→ **WHAT TO DO**
Give back an exact repetition of the material below, from its first line through the line that contains "profesionales de la", both included, minus the pictures.

→ **SOURCE DATA**
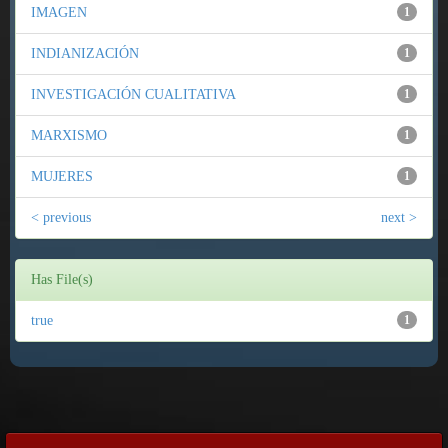
IMAGEN
1
INDIANIZACIÓN
1
INVESTIGACIÓN CUALITATIVA
1
MARXISMO
1
MUJERES
1
< previous
next >
Has File(s)
true
1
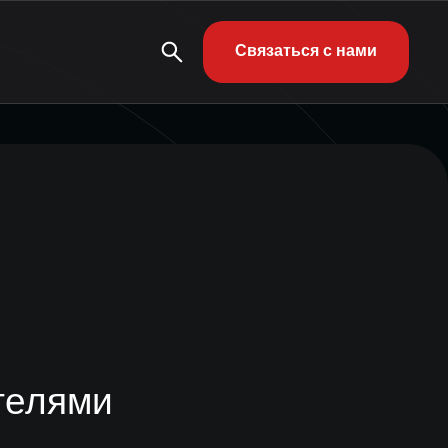
Связаться с нами
телями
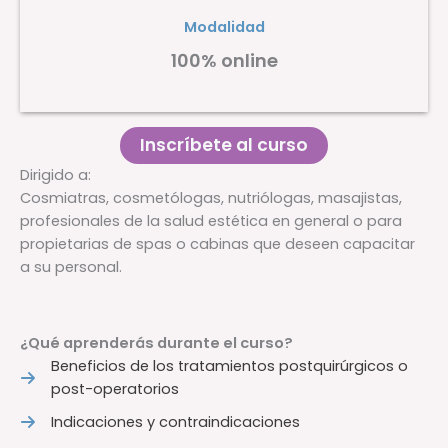
Modalidad
100% online
Inscríbete al curso
Dirigido a:
Cosmiatras, cosmetólogas, nutriólogas, masajistas,
profesionales de la salud estética en general o para
propietarias de spas o cabinas que deseen capacitar
a su personal.
¿
Qué aprenderás durante el curso?
Beneficios de los tratamientos postquirúrgicos o
post-operatorios
Indicaciones y contraindicaciones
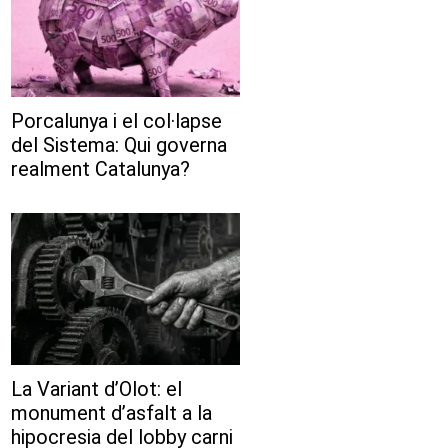
Porcalunya i el col·lapse
del Sistema: Qui governa
realment Catalunya?
La Variant d’Olot: el
monument d’asfalt a la
hipocresia del lobby carni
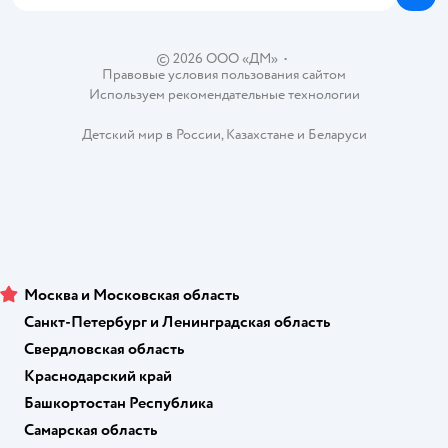
Блог
Карта сайта
Ветаптека
Контакты
Магазины сети
© 2026 ООО «ДМ»
•
Правовые условия пользования сайтом
Используем рекомендательные технологии
Детский мир в России
,
Казахстане
и
Беларуси
Москва и Московская область
Санкт-Петербург и Ленинградская область
Свердловская область
Краснодарский край
Башкортостан Республика
Самарская область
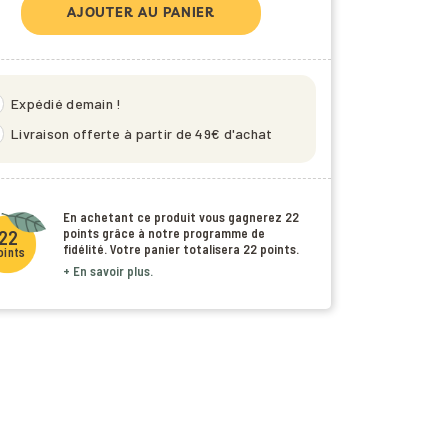
AJOUTER AU PANIER
eed
Expédié demain !
_2
Livraison offerte à partir de 49€ d'achat
En achetant ce produit vous gagnerez
22
points
grâce à notre programme de
22
fidélité. Votre panier totalisera
22 points
.
oints
+ En savoir plus.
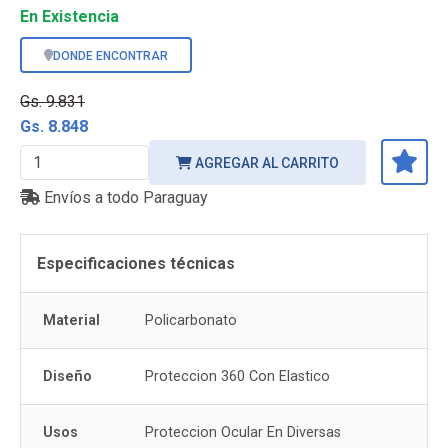
En Existencia
DONDE ENCONTRAR
Gs. 9.831
Gs. 8.848
AGREGAR AL CARRITO
Envíos a todo Paraguay
Especificaciones técnicas
Material
Policarbonato
Diseño
Proteccion 360 Con Elastico
Usos
Proteccion Ocular En Diversas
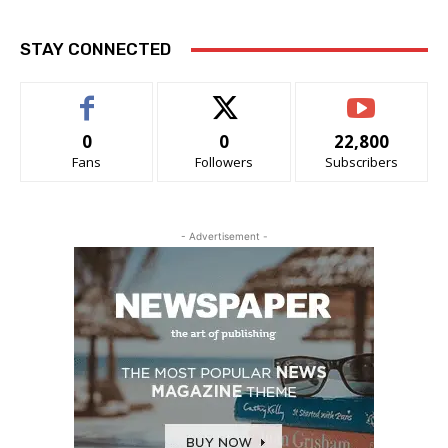
STAY CONNECTED
0
0
22,800
Fans
Followers
Subscribers
- Advertisement -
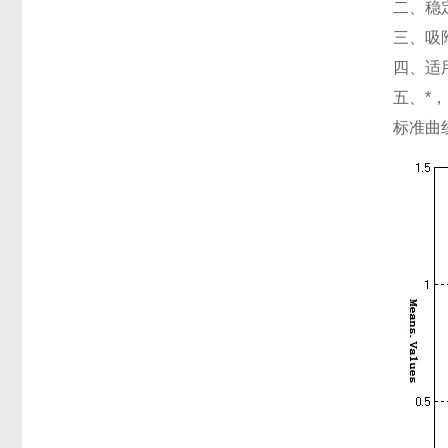
二、稳
三、吸
四、适
五、*
标准曲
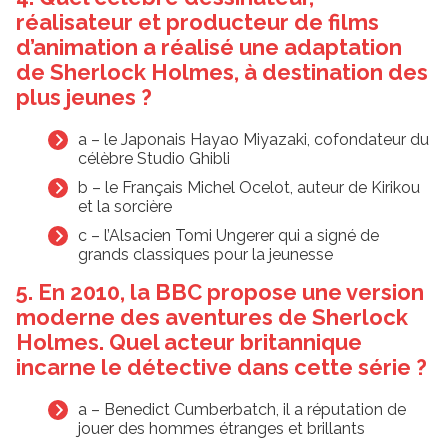
réalisateur et producteur de films
d’animation a réalisé une adaptation
de Sherlock Holmes, à destination des
plus jeunes ?
a – le Japonais Hayao Miyazaki, cofondateur du
célèbre Studio Ghibli
b – le Français Michel Ocelot, auteur de Kirikou
et la sorcière
c – l’Alsacien Tomi Ungerer qui a signé de
grands classiques pour la jeunesse
5. En 2010, la BBC propose une version
moderne des aventures de Sherlock
Holmes. Quel acteur britannique
incarne le détective dans cette série ?
a – Benedict Cumberbatch, il a réputation de
jouer des hommes étranges et brillants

→ **ANSWER TO THIS TASK**
IMAGEN
1
INDIANIZACIÓN
1
INVESTIGACIÓN CUALITATIVA
1
MARXISMO
1
MUJERES
1
< previous
next >
Has File(s)
true
1
Связаться с нами
телями
Modalidad
100% online
Inscríbete al curso
Dirigido a:
Cosmiatras, cosmetólogas, nutriólogas, masajistas,
profesionales de la salud estética en general o para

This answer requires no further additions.